Find the line with "discipline. Colombia’s goalkeeper Camilo" in the records below. Copy it and every line after it, up to and including the line with "control and defensive organisation.".

**Collected data**.

/---

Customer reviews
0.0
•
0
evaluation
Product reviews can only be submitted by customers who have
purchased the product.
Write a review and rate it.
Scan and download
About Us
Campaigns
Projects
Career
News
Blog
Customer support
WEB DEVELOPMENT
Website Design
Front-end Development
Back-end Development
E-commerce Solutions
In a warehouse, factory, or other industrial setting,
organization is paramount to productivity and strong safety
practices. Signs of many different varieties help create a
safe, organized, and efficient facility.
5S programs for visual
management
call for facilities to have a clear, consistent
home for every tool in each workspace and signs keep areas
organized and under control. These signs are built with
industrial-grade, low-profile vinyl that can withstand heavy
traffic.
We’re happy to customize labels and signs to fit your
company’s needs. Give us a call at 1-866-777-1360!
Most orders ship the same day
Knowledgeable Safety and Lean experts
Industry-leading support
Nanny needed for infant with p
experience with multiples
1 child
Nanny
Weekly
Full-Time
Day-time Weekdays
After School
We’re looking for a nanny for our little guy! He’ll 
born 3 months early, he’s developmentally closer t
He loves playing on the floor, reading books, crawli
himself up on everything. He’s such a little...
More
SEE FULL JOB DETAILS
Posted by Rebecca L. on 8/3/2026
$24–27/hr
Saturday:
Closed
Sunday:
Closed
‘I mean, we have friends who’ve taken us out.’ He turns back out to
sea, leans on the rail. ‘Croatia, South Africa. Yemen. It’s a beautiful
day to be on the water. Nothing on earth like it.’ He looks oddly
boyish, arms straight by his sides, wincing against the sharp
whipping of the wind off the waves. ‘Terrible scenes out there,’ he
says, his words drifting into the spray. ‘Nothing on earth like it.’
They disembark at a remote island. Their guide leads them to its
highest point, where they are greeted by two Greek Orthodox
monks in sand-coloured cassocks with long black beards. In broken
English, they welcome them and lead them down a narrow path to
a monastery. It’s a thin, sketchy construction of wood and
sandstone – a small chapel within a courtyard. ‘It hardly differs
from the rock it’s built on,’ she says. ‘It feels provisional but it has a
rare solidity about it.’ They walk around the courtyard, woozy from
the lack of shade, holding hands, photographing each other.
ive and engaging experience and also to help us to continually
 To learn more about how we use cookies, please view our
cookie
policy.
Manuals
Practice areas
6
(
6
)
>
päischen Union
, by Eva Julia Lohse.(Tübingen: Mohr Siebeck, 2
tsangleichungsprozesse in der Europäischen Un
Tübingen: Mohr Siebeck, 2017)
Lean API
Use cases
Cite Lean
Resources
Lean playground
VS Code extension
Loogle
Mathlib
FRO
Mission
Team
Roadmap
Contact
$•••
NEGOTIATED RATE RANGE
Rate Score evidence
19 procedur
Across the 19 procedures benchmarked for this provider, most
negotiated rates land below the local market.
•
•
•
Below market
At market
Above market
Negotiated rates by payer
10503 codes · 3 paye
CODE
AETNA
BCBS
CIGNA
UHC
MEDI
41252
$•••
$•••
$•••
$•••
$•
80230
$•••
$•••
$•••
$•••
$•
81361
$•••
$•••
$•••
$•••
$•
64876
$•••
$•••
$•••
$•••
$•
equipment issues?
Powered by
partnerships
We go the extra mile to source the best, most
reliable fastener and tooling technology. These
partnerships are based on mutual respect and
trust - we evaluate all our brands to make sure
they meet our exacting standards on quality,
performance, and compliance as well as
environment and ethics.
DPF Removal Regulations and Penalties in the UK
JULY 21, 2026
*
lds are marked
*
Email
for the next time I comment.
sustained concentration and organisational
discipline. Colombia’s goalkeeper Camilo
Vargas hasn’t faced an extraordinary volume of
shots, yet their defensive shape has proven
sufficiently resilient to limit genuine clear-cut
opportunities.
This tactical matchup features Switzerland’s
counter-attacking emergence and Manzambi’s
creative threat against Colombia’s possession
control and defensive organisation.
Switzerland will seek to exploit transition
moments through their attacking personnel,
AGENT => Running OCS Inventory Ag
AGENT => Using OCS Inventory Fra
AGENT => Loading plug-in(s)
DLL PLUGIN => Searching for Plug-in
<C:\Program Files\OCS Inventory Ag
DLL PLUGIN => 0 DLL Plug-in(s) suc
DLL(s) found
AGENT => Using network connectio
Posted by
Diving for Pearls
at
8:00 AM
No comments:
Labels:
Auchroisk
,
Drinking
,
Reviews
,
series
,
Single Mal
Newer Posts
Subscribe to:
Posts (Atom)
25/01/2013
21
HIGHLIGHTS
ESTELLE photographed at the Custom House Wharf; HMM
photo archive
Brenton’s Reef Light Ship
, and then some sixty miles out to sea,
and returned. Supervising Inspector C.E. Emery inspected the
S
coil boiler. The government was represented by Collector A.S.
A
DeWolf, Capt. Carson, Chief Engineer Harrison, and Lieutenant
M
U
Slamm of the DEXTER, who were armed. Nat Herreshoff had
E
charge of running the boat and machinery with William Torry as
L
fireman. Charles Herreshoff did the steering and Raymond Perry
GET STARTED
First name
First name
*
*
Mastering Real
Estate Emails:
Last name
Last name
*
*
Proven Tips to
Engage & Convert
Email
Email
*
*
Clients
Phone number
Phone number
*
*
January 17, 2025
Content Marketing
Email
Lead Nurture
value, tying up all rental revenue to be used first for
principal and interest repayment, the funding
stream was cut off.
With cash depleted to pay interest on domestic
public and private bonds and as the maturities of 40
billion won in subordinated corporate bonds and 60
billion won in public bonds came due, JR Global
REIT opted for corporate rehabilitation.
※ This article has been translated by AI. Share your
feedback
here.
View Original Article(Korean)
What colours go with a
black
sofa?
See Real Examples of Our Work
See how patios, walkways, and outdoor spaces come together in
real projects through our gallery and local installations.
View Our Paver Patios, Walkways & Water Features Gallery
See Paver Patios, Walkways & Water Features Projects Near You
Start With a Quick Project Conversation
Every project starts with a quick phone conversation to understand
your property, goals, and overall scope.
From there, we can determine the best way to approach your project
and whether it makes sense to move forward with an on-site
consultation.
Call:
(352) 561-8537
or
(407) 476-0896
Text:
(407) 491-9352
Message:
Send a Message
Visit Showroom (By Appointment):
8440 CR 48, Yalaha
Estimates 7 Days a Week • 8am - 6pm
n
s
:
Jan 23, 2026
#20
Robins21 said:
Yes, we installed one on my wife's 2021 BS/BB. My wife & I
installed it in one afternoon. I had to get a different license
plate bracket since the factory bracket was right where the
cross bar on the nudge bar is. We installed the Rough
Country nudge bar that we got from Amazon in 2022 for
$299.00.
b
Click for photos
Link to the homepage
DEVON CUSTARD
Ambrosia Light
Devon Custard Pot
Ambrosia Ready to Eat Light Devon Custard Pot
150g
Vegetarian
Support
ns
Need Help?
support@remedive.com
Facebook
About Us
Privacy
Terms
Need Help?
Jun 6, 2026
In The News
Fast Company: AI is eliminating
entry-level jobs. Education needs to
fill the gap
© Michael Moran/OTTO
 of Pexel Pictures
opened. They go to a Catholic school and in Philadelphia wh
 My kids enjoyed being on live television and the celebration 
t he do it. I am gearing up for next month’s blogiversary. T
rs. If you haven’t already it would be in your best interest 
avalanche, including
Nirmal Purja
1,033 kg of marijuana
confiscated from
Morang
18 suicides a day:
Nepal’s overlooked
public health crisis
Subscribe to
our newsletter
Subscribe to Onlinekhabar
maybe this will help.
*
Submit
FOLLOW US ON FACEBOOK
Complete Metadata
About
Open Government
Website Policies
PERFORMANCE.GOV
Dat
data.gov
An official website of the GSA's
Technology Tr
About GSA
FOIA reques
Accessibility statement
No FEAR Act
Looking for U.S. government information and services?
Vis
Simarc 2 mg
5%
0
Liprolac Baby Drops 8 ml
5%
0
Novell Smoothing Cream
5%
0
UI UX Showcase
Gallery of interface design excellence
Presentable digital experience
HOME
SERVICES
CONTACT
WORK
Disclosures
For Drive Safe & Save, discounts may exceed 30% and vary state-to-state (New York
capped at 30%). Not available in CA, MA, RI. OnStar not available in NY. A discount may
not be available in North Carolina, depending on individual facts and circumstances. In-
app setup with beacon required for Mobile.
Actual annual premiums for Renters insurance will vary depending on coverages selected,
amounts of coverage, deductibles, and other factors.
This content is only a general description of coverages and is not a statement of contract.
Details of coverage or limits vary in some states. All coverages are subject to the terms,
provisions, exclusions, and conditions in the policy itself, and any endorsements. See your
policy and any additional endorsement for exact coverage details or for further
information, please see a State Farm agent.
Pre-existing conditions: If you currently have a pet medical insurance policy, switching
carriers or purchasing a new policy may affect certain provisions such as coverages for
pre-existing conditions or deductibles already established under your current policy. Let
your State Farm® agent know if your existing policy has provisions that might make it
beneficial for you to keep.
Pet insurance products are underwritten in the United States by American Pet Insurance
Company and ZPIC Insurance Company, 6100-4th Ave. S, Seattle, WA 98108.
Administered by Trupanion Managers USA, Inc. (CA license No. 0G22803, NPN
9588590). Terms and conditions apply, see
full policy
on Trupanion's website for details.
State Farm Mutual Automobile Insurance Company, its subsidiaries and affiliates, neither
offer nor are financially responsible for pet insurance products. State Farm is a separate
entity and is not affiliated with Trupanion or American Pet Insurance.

\---

**WRITTEN SOLUTION**.
discipline. Colombia’s goalkeeper Camilo
Vargas hasn’t faced an extraordinary volume of
shots, yet their defensive shape has proven
sufficiently resilient to limit genuine clear-cut
opportunities.
This tactical matchup features Switzerland’s
counter-attacking emergence and Manzambi’s
creative threat against Colombia’s possession
control and defensive organisation.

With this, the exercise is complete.